I've tried both of these and never had the result actually pass a shapiro-wilk test of normality. I wonder if there is an R function that can cherry pick values from a non-normal distribution to form a normal distribution.

Neither transformation is guaranteed to bring the data to normality, but the idea is to bring it as close as possible to a normal distribution. That is usually enough for most applications.

Below are two real distributions of RNAseq counts. Don't mean to mix that with other transformations that may be more appropriate for this specific type of data, but just to make this point: even when neither of the two transformed datasets are normally distributed, one can be closer to normality than the other.

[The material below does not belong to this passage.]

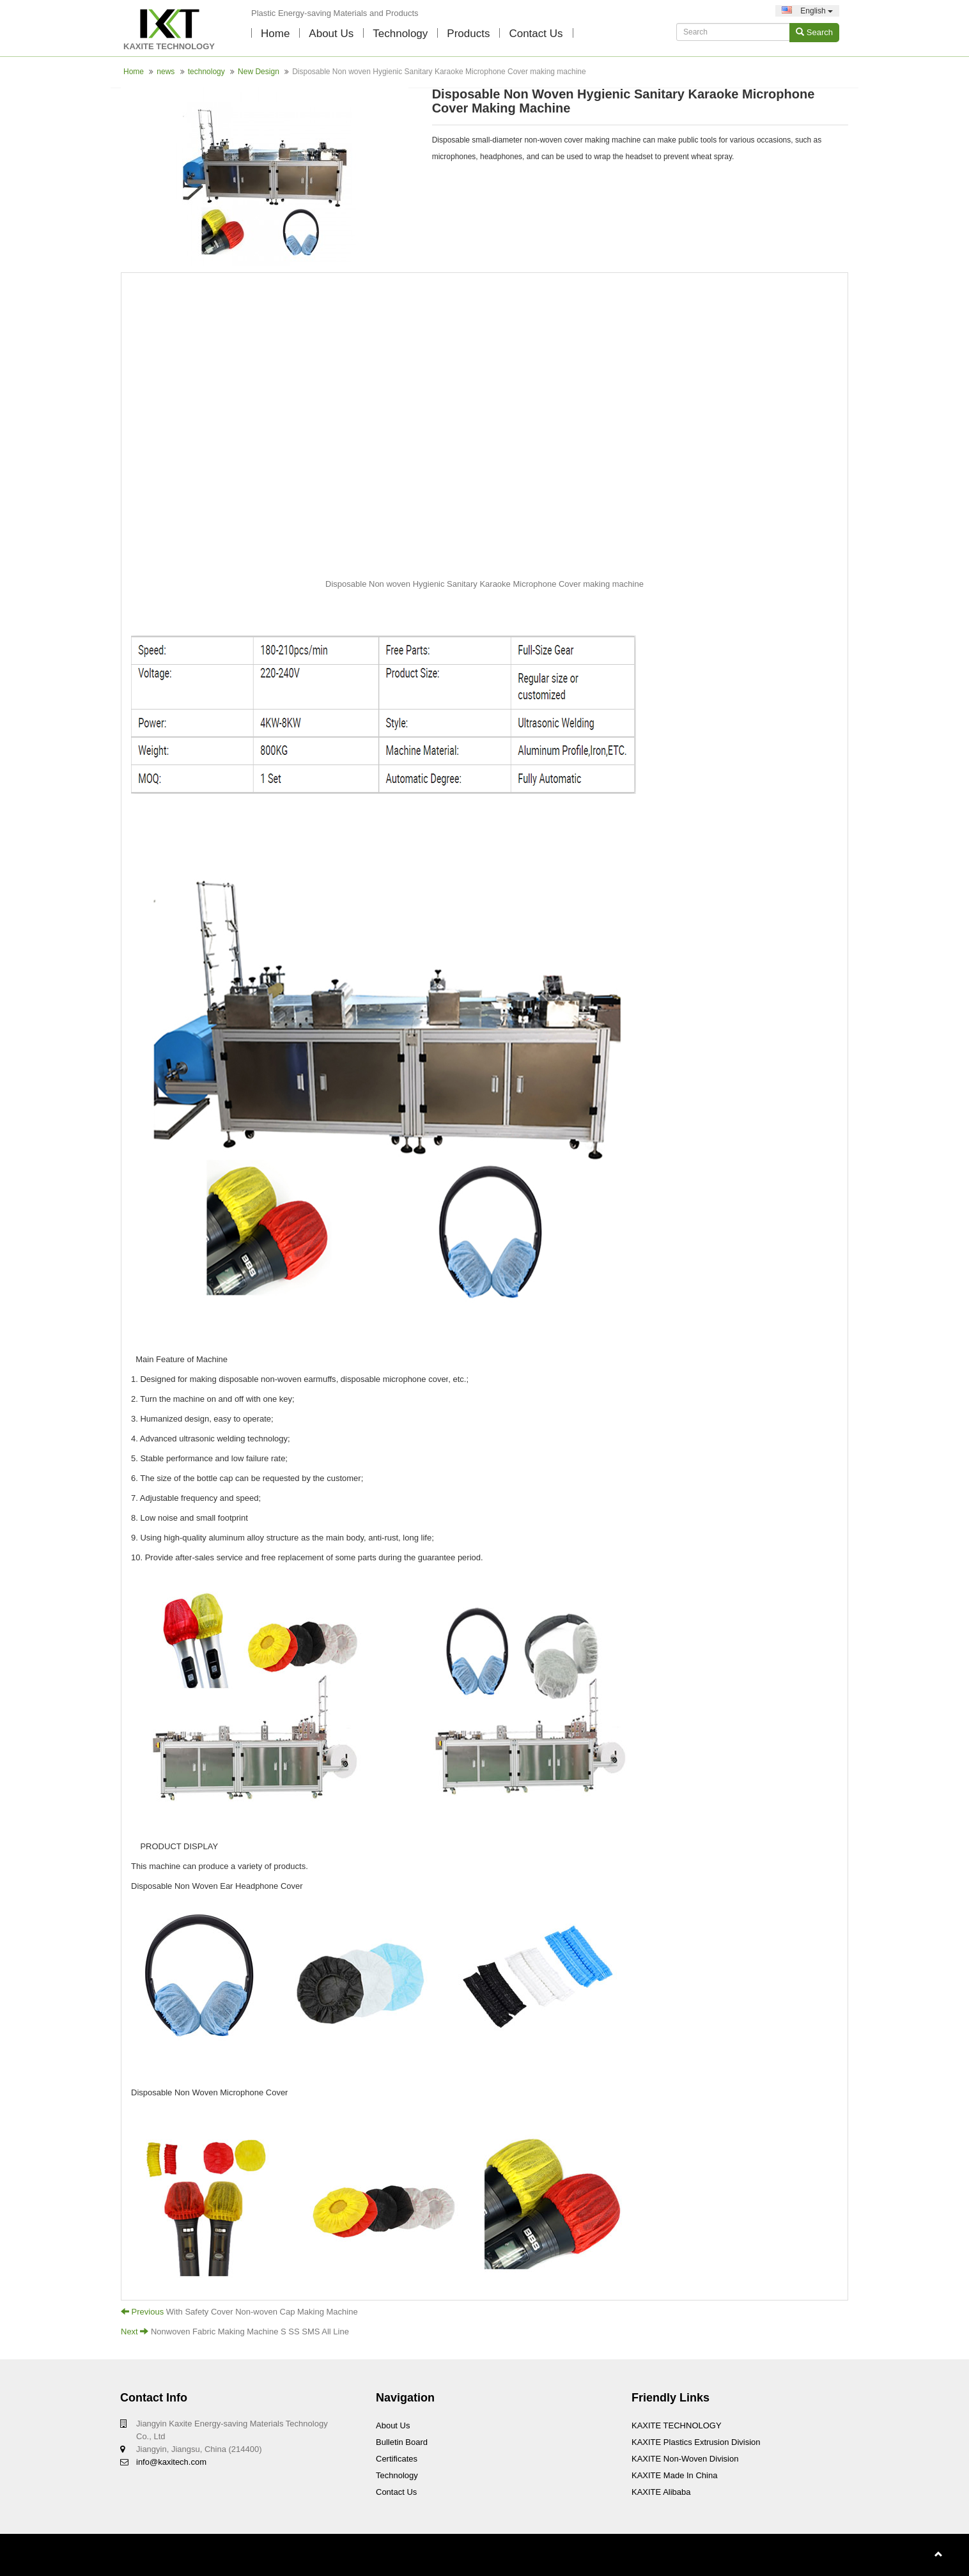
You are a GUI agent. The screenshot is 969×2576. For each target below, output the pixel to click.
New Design (258, 71)
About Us (331, 33)
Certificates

Amusing historical tidbit on the Box-Cox naming:

https://onlinestatbook.com/2/transformations/box-cox.html

By the way, there is a

Yeo-Johnson transformationwhich is a special case of Box-Cox that can be used to transform negative data points. Yet another reason to favor it over the log transformation.